Friday, August 1, 2014

Putting it Together at the Puzzle Table

While working the Information Desk on a quiet Thursday afternoon, I saw a familiar face at the puzzle table. This patron comes to the library primarily to put together the puzzle, sometimes spending hours. On this day, I told her how please we were that she enjoyed working on the puzzles in our library. She told me she has a two year old grandchild who visits her often, so she cannot work on puzzles at home. Apparently, she finds puzzles very therapeutic especially during stressful times in her life. Isn't it wonderful that our puzzle table fills a need in someone's life? Later on that day, a new patron came into the library looking to get a library card. After receiving her card, she wandered around the library. At the puzzle table, being pleased to see someone actively working on a puzzle, and exclaimed how happy she was to see puzzles at the library! These two patrons chatted for about a half hour as they worked on the puzzle together.

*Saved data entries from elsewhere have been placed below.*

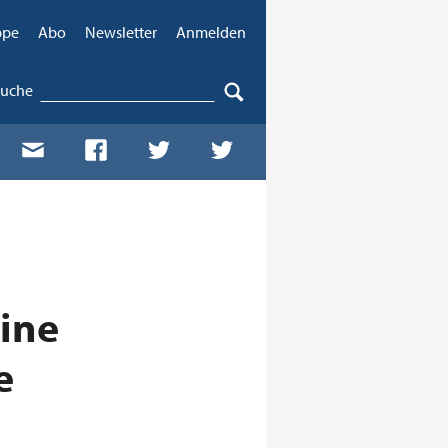
ppe
Abo
Newsletter
Anmelden
Suche
ine
e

This is a perfect example of how libraries have changed from solely being book lenders in a silent cold building. Libraries today, as in the Somers Library, are warm and welcoming places where people interact and collaborate, and pursue their interests. This small and seemingly insignificant exchange is what we cherish and encourage at Somers Library, and hope there are other such encounters happening all the time.